The MV Act defines a contract carriage as a vehicle that transports people for hire in accordance with a predetermined contract. In this agreement, the entire car is rented for a predetermined amount of time or distance, with or without a predetermined itinerary. It is not able to pick up or drop off more passengers while travelling, in contrast to public buses.

It is made clear that cars with an engine capacity larger than 25cc that are equipped with fewer than four wheels fall under the category of motor vehicles as defined by Section 2(28) of the MV Act. Therefore, "motorcycles" will be covered under Section 2(7) of the Act, according to the advisory notification. 

legitimate experts advise that states and Union Territories (UTs) will need to amend their policies and procedures to provide motorcycle permits, even though the central notification makes bike taxis legitimate. 

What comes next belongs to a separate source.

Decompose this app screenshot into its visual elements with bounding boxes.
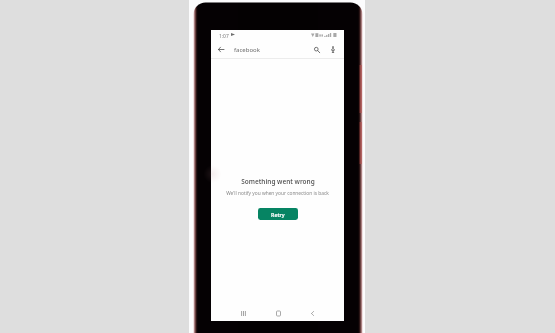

“This advice, released by MoRTH, resolves the regulatory conundrum. The guideline makes it rather evident that two-wheelers fall within the definition of "motor vehicles." State governments ought to heed the advice and register two-wheelers as well as grant contract carriage permits,” said Abhishek Awasthi, senior partner, AZB & Partners.

Experts see the government's action as a start in the right direction towards resolving the issues raised by aggregator businesses and a large number of bike taxi drivers. However, they issue a warning that since road transport is governed by the state, gaining authorization to operate is still difficult.

Furthermore, they emphasise that even though this advice is positive, the MV Act, 1988 is not changed by it.

It is recommended that all states and union territories accept and handle motorcycle contract carriage permit applications in compliance with the MV Act and its implementing regulations. 

The national government's explanation comes amid a legal spat between state governments and aggregators that is still running strong, especially in places where laws governing bike taxis are still unclear.

Bike taxis, according to aggregators, fill gaps in the networks of public transit while simultaneously providing reasonably priced transportation and employment opportunities. On the other hand, the government uses safety concerns and the requirement for compliance with current laws to support its efforts to outlaw bike taxis.

Bans on using motorcycles as taxis have already been implemented in a number of states, including Delhi, Karnataka, and Maharashtra.

Industry insiders predict that states without explicit bike taxi laws will be subject to this warning. These include Punjab, Gujarat, Jharkhand, Chhattisgarh, Maharashtra, Karnataka, Tamil Nadu, Telangana, Andhra Pradesh, Kerala, Nagaland, Manipur, Tripura, Arunachal Pradesh, Jharkhand, and Jharkhand.

Industry participants stress that while the Centre has offered some relief, their legal problems remain unresolved. 

Some states, like Karnataka, have capped taxi fares in addition to stopping bike taxi operations. The fact that we won't have to fight on all fronts going forward is a good thing, according to a cab aggregator source. Also, motorcycles are considered "contract carriage." And lastly, in order to accept motorbike permits, states and UTs will need to amend their policies and procedures. This is what the experts has to say.